The Karoubi envelope of a category #

THIS FILE IS SYNCHRONIZED WITH MATHLIB4. Any changes to this file require a corresponding PR to mathlib4.

In this file, we define the Karoubi envelope karoubi C of a category C.

Main constructions and definitions #

karoubi C is the Karoubi envelope of a category C: it is an idempotent complete category. It is also preadditive when C is preadditive.
to_karoubi C : C ⥤ karoubi C is a fully faithful functor, which is an equivalence (to_karoubi_is_equivalence) when C is idempotent complete.

@[nolint]

structure category_theory.idempotents.karoubi (C : Type u_1) [category_theory.category C] :

Type (max u_1 u_2)

X : C
p : self.X ⟶ self.X
idem : self.p ≫ self.p = self.p

In a preadditive category C, when an object X decomposes as X ≅ P ⨿ Q, one may consider P as a direct factor of X and up to unique isomorphism, it is determined by the obvious idempotent X ⟶ P ⟶ X which is the projection onto P with kernel Q. More generally, one may define a formal direct factor of an object X : C : it consists of an idempotent p : X ⟶ X which is thought as the "formal image" of p. The type karoubi C shall be the type of the objects of the karoubi enveloppe of C. It makes sense for any category C.

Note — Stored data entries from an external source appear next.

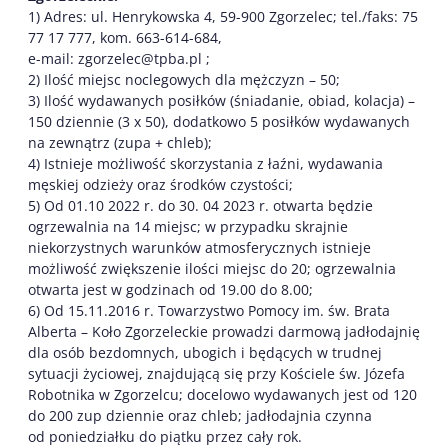
1) Adres: ul. Henrykowska 4, 59-900 Zgorzelec; tel./faks: 75
77 17 777, kom. 663-614-684,
e-mail: zgorzelec@tpba.pl ;
2) Ilość miejsc noclegowych dla mężczyzn – 50;
3) Ilość wydawanych posiłków (śniadanie, obiad, kolacja) –
150 dziennie (3 x 50), dodatkowo 5 posiłków wydawanych
na zewnątrz (zupa + chleb);
4) Istnieje możliwość skorzystania z łaźni, wydawania
męskiej odzieży oraz środków czystości;
5) Od 01.10 2022 r. do 30. 04 2023 r. otwarta będzie
ogrzewalnia na 14 miejsc; w przypadku skrajnie
niekorzystnych warunków atmosferycznych istnieje
możliwość zwiększenie ilości miejsc do 20; ogrzewalnia
otwarta jest w godzinach od 19.00 do 8.00;
6) Od 15.11.2016 r. Towarzystwo Pomocy im. św. Brata
Alberta – Koło Zgorzeleckie prowadzi darmową jadłodajnię
dla osób bezdomnych, ubogich i będących w trudnej
sytuacji życiowej, znajdującą się przy Kościele św. Józefa
Robotnika w Zgorzelcu; docelowo wydawanych jest od 120
do 200 zup dziennie oraz chleb; jadłodajnia czynna
od poniedziałku do piątku przez cały rok.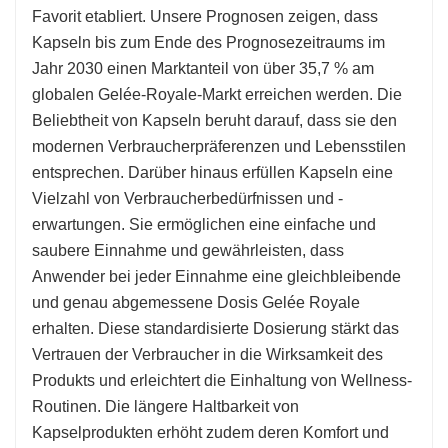
Favorit etabliert. Unsere Prognosen zeigen, dass
Kapseln bis zum Ende des Prognosezeitraums im
Jahr 2030 einen Marktanteil von über 35,7 % am
globalen Gelée-Royale-Markt erreichen werden. Die
Beliebtheit von Kapseln beruht darauf, dass sie den
modernen Verbraucherpräferenzen und Lebensstilen
entsprechen. Darüber hinaus erfüllen Kapseln eine
Vielzahl von Verbraucherbedürfnissen und -
erwartungen. Sie ermöglichen eine einfache und
saubere Einnahme und gewährleisten, dass
Anwender bei jeder Einnahme eine gleichbleibende
und genau abgemessene Dosis Gelée Royale
erhalten. Diese standardisierte Dosierung stärkt das
Vertrauen der Verbraucher in die Wirksamkeit des
Produkts und erleichtert die Einhaltung von Wellness-
Routinen. Die längere Haltbarkeit von
Kapselprodukten erhöht zudem deren Komfort und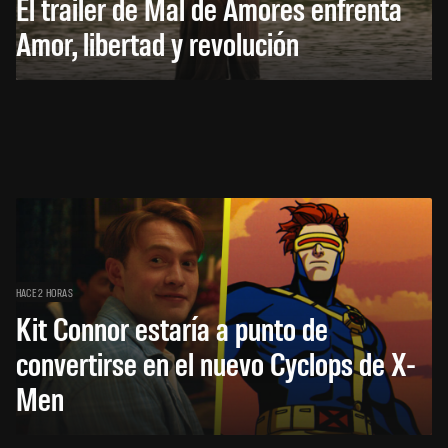
El trailer de Mal de Amores enfrenta
Amor, libertad y revolución
HACE 2 HORAS
Kit Connor estaría a punto de
convertirse en el nuevo Cyclops de X-
Men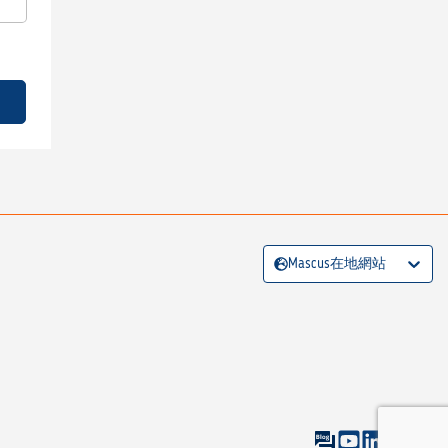
Mascus在地網站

Instances for category_theory.idempotents.karoubi

category_theory.idempotents.karoubi.has_sizeof_inst
category_theory.idempotents.karoubi.category_theory.category
category_theory.idempotents.karoubi.coe
category_theory.idempotents.karoubi.category_theory.preadditive
category_theory.idempotents.karoubi.category_theory.is_idempotent_complete
category_theory.idempotents.karoubi.karoubi_has_finite_biproducts

@[simp]

theorem category_theory.idempotents.karoubi.idem_assoc {C : Type u_1} [category_theory.category C] (self : category_theory.idempotents.karoubi C) {X' : C} (f' : self.X ⟶ X') :

self.p ≫ self.p ≫ f' = self.p ≫ f'

@[ext]

theorem category_theory.idempotents.karoubi.ext {C : Type u_1} [category_theory.category C] {P Q : category_theory.idempotents.karoubi C} (h_X : P.X = Q.X) (h_p : P.p ≫ category_theory.eq_to_hom h_X = category_theory.eq_to_hom h_X ≫ Q.p) :

P = Q

theorem category_theory.idempotents.karoubi.hom.ext {C : Type u_1} {_inst_1 : category_theory.category C} {P Q : category_theory.idempotents.karoubi C} (x y : P.hom Q) (h : x.f = y.f) :

x = y

theorem category_theory.idempotents.karoubi.hom.ext_iff {C : Type u_1} {_inst_1 : category_theory.category C} {P Q : category_theory.idempotents.karoubi C} (x y : P.hom Q) :

x = y ↔ x.f = y.f

@[ext]

structure category_theory.idempotents.karoubi.hom {C : Type u_1} [category_theory.category C] (P Q : category_theory.idempotents.karoubi C) :

Type u_2

f : P.X ⟶ Q.X
comm : self.f = P.p ≫ self.f ≫ Q.p

A morphism P ⟶ Q in the category karoubi C is a morphism in the underlying category C which satisfies a relation, which in the preadditive case, expresses that it induces a map between the corresponding "formal direct factors" and that it vanishes on the complement formal direct factor.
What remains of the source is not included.